Aníbal cerró los ojos y suspiró profundamente. ¿Qué mejor auspicio para la suerte de la batalla que estaba a punto de comenzar?
—Hannón pregunta si puede unirse a ti para lanzar el ataque decisivo contra Roma —continuó el mensajero—, También Asdrúbal está listo.
—No —respondió Aníbal volviendo a abrir los ojos. Se sentía lleno de una energía sobrenatural, que le confirmaba que todas sus acciones tenían el beneplácito de los dioses y formaban un sendero que conducía a la gloria para sí y para Cartago.
—Ahora descansa. Quédate en la retaguardia y recupera las fuerzas. Cuando todo haya terminado, vuelve a ver a Hannón y Asdrúbal y explícales que tienen que permanecer en Iberia, para consolidar nuestro dominio y barrer de una vez para siempre a los romanos de aquellas tierras. Más tarde te escribiré una carta con órdenes precisas.
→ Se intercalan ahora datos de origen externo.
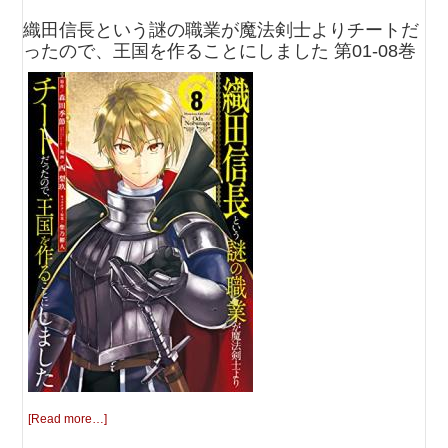
織田信長という謎の職業が魔法剣士よりチートだ
ったので、王国を作ることにしました 第01-08巻
[Read more…]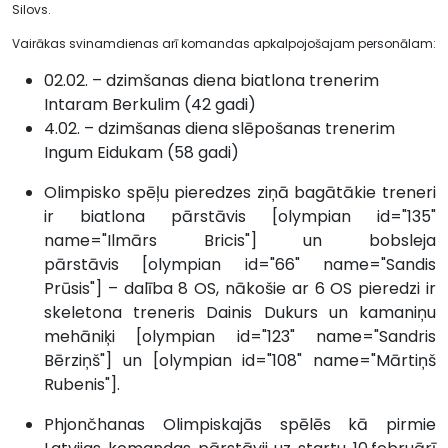
Silovs.
Vairākas svinamdienas arī komandas apkalpojošajam personālam:
02.02. – dzimšanas diena biatlona trenerim
Intaram Berkulim (42 gadi)
4.02. – dzimšanas diena slēpošanas trenerim
Ingum Eidukam (58 gadi)
Olimpisko spēļu pieredzes ziņā bagātākie treneri
ir biatlona pārstāvis [olympian id="135"
name="Ilmārs Bricis"] un bobsleja
pārstāvis [olympian id="66" name="Sandis
Prūsis"] – dalība 8 OS, nākošie ar 6 OS pieredzi ir
skeletona treneris Dainis Dukurs un kamaniņu
mehāniķi [olympian id="123" name="Sandris
Bērziņš"] un [olympian id="108" name="Mārtiņš
Rubenis"].
Phjončhanas Olimpiskajās spēlēs kā pirmie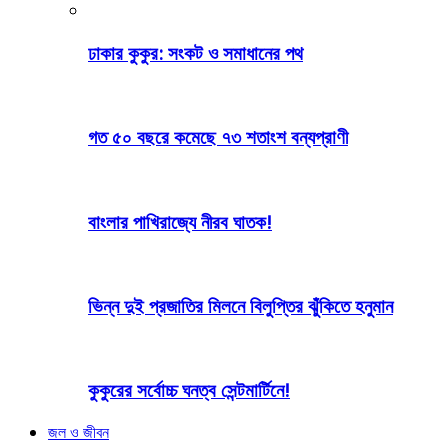
ঢাকার কুকুর: সংকট ও সমাধানের পথ
গত ৫০ বছরে কমেছে ৭৩ শতাংশ বন্যপ্রাণী
বাংলার পাখিরাজ্যে নীরব ঘাতক!
ভিন্ন দুই প্রজাতির মিলনে বিলুপ্তির ঝুঁকিতে হনুমান
কুকুরের সর্বোচ্চ ঘনত্ব সেন্টমার্টিনে!
জল ও জীবন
El mensajero salió corriendo, mientras el Escuadrón Sagrado se cerraba en torno al comandante.
Aníbal volvió a mirar al ejército romano alineado, aquella multitud de hombres que parecía no tener fin, y la certeza de la victoria le sopló en el corazón como el viento cálido que le desordenaba el pelo y levantaba remolinos de polvo.
Los dioses estaban con él, y ahora nada podría detenerlo.